Elites win when the people are divided; as that Youtube video I posted talks about the key to successful politics is playing on those differences to divide and conquer: to win with the least required support from divided groups while taking donor $$$-- make re-election rates as high as possible with favorability as low as possible, and yourself as rich as possible.
There will always be division because different groups do have different interests. Bernie should get a better answer on Reparations and it's not an answer that is going to help him win Minnesota.
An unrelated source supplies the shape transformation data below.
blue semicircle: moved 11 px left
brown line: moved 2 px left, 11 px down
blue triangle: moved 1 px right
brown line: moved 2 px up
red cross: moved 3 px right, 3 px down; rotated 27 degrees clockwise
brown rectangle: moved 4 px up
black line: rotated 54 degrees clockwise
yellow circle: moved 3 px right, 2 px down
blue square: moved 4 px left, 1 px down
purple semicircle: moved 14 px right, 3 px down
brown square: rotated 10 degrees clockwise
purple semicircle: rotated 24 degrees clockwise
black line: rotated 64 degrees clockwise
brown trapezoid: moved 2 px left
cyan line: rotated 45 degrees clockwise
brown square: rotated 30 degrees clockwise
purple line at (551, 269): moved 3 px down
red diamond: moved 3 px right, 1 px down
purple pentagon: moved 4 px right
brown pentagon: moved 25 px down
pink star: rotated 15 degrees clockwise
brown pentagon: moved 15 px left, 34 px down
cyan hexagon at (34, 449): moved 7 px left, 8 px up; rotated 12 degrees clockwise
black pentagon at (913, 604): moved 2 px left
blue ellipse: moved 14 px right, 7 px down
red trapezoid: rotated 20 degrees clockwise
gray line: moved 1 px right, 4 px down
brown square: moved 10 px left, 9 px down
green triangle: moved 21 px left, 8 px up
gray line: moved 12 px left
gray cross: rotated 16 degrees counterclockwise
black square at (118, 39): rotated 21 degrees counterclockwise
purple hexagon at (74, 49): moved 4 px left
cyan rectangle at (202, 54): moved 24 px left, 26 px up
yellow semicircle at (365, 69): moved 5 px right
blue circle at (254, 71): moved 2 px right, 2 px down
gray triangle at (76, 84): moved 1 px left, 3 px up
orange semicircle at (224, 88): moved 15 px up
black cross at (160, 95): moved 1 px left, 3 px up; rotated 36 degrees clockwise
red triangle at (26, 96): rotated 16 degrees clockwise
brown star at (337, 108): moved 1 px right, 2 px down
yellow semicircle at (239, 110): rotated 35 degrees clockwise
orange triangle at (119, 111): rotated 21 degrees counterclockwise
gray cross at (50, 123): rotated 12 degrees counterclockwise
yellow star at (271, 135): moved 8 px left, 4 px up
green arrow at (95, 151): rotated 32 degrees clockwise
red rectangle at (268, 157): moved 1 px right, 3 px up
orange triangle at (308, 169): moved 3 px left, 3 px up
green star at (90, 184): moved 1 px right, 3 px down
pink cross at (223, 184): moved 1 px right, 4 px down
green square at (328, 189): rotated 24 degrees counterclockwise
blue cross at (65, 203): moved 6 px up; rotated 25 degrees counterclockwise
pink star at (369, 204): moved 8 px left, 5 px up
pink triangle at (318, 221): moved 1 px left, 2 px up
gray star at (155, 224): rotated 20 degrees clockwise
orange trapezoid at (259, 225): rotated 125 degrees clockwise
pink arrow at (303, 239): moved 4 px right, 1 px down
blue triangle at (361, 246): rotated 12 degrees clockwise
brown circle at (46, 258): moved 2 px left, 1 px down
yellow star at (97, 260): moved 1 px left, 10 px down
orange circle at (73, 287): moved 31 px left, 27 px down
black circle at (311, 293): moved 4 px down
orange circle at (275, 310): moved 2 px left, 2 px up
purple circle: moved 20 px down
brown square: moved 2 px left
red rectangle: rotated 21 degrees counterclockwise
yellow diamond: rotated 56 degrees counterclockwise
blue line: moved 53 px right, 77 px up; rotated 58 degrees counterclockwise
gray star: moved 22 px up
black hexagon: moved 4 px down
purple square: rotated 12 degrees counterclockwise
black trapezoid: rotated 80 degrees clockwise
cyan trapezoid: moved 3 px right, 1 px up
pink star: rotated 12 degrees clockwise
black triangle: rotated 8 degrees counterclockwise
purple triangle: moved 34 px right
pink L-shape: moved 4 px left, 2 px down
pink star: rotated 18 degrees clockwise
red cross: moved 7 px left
But when enough of the people have been trampled on-- when it really is 1% vs. the 99%, then the 99% starts to act a whole lot more like one unifiable block, and the calculus of winning elections swings massively in favor of progressives. That change in the calculus is what's truly remarkable about what happened in 2016-- and as Noam Chomsky said, the remarkable thing about 2016 was not Donald Trump (who is playing the same cynical game as the others), but Bernie Sanders, who is refusing to play the game of division.
We can win this with not the left base, or the right base, but the will of the people-- and we can do it by demanding economic and social justice, and by promising to end the wars. The people are ready for a real revolution.